In traditional Western theater, we would expect Gongorō at that point to go to the rescue of the besieged men and would hope that he can fight off the enemy successfully. Instead the kabuki actor stops the action and does so with a type of interruption that is not part of any tradition in Western theater, unless it is comedy. In a comedy an actor can turn to the audience and say something like, "Hey, did you hear what that guy said?" or argue that his jokes are better than his competitor's. But it did not happen traditionally in serious dramatic productions.

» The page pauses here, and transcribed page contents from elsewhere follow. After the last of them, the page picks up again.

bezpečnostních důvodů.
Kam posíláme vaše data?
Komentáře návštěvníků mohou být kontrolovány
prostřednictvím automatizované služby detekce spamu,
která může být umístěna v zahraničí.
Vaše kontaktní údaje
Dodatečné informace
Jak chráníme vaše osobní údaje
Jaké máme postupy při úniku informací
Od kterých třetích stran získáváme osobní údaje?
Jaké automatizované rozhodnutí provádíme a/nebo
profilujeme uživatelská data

This phenomenon, that is, the suspension of dramatic illusion, occurred early on in the history of kabuki. For example, in another very popular play, Sukeroku (named for the central character), there is documentation to the effect that in the late Edo period, the late 18th century, actors of the role Sukeroku would stop the performance in order to turn to the merchants in the audience and thank them for gifts they had received. This kind of gesture certainly engages the attention of the audience, but it also breaks the development of the story at an exciting moment in the performance. In the play Sukeroku, the break occurs when the young, handsome Sukeroku, dressed as a stylish commoner appears on the hanamichi, and with special music, gestures, and posturing makes his way toward the stage proper where the villain Ikyū is seated in the midst of a group of geisha. On an elaborate set representing an area in which these high-class courtesans lived and performed, Ikyū speaks badly of Sukeroku to the heroine, the geisha Agemaki, whom Ikyū likes especially well. However, Agemaki favors Sukeroku and has taken the courage to say to Ikyū that, although he is rich, as Sukeroku is not, he is nothing but a drop of ink in a shallow inkwell compared to Sukeroku, who is like the depth of the ocean. We have been conditioned in the West in such a way that we would then wait to see what action Sukeroku will take on behalf of Agemaki and against Ikyū. But instead, before he enters the stage the actor playing Sukeroku turns to the audience. As I said, there is nothing like this in the traditional theater of the West. The closest analogy that I can think of is the use of commercials on TV, which, much to our dismay, occur right before the most important love scenes or the capture of a criminal or the blowing up of a car or building. But in kabuki this interruption is not effected in order to sell a company's product, although it could not have hurt the merchant to be singled out for mention. The timing is similar; the intent is different. And, of course, television is not a traditional Western dramatic form; it is a modern form of entertainment found in every part of the world.